The change triggered an outcry in the art world and concerted lobbying by museums, raising the possibility that it may be revoked or revised under the new Congress.
Rules also have been tightened for supporting organizations, which are public charities set-up to support another public charity. Universities often use supporting organizations to raise money for their foundations, and alumnae use them to fund booster clubs for college athletics.
Soon, however, such organizations will no longer enjoy full deductions, and they will face new restrictions on what happens to their money once it's handed over. The Treasury Department is still writing the guidelines that will govern these types of charities.
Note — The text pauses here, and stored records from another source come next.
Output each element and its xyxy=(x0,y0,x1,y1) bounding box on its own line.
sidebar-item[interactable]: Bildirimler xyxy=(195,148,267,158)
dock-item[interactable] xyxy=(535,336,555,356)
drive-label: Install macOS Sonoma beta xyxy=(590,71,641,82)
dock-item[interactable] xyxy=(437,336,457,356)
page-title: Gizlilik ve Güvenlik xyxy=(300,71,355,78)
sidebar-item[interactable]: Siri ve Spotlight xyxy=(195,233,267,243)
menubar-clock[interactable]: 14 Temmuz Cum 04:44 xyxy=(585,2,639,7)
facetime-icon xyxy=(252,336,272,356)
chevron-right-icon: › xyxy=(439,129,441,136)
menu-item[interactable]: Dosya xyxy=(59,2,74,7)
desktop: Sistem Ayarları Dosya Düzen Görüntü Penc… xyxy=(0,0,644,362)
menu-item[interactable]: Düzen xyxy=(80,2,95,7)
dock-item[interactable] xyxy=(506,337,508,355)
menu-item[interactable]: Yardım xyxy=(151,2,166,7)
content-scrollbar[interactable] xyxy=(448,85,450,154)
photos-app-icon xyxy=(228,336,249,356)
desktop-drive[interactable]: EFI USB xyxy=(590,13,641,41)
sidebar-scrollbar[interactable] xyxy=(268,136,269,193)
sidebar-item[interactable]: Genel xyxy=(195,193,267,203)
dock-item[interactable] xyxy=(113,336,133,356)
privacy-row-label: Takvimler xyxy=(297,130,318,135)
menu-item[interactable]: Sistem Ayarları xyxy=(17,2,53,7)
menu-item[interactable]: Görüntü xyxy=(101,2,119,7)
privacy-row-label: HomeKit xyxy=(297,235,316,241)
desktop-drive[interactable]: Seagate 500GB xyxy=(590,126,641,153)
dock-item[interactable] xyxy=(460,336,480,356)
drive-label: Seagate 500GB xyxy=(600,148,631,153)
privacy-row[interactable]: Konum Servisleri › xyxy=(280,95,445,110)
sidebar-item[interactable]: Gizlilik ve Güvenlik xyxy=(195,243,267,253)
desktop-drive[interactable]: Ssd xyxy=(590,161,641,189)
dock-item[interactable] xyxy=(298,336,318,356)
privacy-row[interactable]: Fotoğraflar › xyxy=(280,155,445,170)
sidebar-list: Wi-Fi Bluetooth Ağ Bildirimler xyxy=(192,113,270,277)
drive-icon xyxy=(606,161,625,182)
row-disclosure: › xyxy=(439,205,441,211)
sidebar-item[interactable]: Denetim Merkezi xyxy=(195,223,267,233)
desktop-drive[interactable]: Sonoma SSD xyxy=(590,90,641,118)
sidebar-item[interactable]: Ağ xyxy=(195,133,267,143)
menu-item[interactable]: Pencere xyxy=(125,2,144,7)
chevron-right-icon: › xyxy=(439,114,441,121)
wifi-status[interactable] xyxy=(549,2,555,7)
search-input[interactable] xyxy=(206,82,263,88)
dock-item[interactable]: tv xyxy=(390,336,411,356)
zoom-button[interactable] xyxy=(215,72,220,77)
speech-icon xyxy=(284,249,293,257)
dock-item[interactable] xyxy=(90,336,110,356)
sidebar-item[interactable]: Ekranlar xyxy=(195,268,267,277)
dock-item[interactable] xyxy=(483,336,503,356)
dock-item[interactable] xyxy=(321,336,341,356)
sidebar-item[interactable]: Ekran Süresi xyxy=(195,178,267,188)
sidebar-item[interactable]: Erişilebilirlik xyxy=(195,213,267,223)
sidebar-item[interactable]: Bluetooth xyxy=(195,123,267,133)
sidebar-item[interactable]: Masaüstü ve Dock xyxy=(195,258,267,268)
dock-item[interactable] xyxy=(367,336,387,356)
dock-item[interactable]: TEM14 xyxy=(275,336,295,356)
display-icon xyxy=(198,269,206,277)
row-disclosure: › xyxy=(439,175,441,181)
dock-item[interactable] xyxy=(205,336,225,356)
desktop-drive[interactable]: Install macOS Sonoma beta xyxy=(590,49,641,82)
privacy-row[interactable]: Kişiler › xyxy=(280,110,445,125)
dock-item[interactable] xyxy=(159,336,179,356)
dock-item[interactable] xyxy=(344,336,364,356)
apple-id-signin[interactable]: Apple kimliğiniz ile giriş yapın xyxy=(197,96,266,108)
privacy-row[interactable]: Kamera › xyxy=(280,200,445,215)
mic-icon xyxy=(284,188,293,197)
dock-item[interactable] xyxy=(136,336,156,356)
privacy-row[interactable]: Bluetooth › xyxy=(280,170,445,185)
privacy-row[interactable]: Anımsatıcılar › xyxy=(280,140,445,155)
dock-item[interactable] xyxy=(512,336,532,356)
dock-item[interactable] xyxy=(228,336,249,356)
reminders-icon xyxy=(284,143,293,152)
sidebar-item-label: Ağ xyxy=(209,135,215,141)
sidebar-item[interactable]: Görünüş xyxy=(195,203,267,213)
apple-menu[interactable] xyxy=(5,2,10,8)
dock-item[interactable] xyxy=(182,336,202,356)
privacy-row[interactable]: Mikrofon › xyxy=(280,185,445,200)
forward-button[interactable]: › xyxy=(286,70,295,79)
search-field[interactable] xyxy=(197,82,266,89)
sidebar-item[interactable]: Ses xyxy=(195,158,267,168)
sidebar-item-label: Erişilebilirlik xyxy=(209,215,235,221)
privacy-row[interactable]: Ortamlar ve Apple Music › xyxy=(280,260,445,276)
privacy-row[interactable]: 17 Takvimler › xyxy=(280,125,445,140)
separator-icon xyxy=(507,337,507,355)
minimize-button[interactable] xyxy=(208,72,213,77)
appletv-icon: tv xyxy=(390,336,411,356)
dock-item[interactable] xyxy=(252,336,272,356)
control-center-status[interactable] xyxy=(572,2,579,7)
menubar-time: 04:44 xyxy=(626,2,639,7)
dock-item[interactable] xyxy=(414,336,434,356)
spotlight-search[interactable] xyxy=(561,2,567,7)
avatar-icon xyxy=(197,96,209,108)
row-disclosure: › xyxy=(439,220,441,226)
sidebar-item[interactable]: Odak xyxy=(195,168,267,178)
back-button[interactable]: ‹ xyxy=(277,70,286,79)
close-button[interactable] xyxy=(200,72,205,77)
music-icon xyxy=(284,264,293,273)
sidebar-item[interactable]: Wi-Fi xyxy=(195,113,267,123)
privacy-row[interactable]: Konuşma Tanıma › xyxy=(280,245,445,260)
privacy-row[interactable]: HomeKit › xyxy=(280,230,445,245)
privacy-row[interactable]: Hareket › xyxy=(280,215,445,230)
There have also been changes to rules governing gifts of taxidermy and property for conservation. All changes in charitable giving rules can be found on the IRS Web site.
The new rules also aim to encourage new forms of giving. An IRA roll-over provision, which will sunset after 2007, allows individuals over 70 1/2 to transfer up to $100,000 of their required minimum distribution to a charity.
"If you are in the position of having to take a required minimum distribution but you don't need the money, you are increasing your taxable income,” said Greg McBride, a senior financial analyst at BankRate.com. “If a retiree takes advantage of this provision and sends the money directly to a charity, they can satisfy the requirement without increasing their tax burden."
One thing the new rules haven't changed, McBride says, is the lesson that "the more you earn the more you can deduct, and the impact is less on someone who is in the 35 percent tax bracket versus the 25 percent bracket."
In other words, a $100 donation only costs an individual in the highest tax bracket $65 because it lowers the person's taxable income, said McBride, noting that viewing gifts in “after-tax dollars” encourages wealthy donors to contribute more.
The nonprofit sector had unprecedented access in advising the Senate Finance Committee on the new rules, according to Aviv, the president of Independent Sector, an umbrella group that represents charitable organizations.
But despite such input, reaction to the changes has been mixed.
"The biggest fear raised by everyone was that it would create barriers to giving," said Aviv.
Large charities have complained that they have been unfairly singled out under the new rules. Aviv, however, counters that many of those changes were required to maintain public trust in a nonprofit sector that has been tarnished by a number of high-profile tax-evasion schemes and other scandals.
The impact on small-time giving also concerns some charities and donors.
Gilda Balesh, who got a receipt for her donated coats because she knew about the changes, feels that small-time donors will be hurt by the new rules.
"It's unfair to us small donors," she said. "I give in small amounts. I give money to the Salvation Army buckets, and I do leave clothes at the drop bins. I give what I can, and now I have to document all of it for a refund?"
But a Senate Finance Committee staff member, speaking on condition of anonymity, said the new rule is actually a clarification, because taxpayers have always been required to justify their deductions in case of an audit.
“Requiring (a receipt) for all cash donations ends confusion for taxpayers,” the staff member said. “Previously taxpayers were under the wrong impression that they didn’t have to have any proof of small cash donations and they found this out the hard way in audit.”
And some small charities believe the new record-keeping requirements will actually help them.
Linda Wise, of the New Fairfield Community Thrift Shop in Connecticut, said she hopes the new rules lead to an improvement in the quality of donations.
“Even a family that's completely down on their luck isn't going to wear tattered clothing,” she said. “People drop off the bags at the door and don't ask for a receipt because they're embarrassed, and we incur the cost of getting rid of their junk."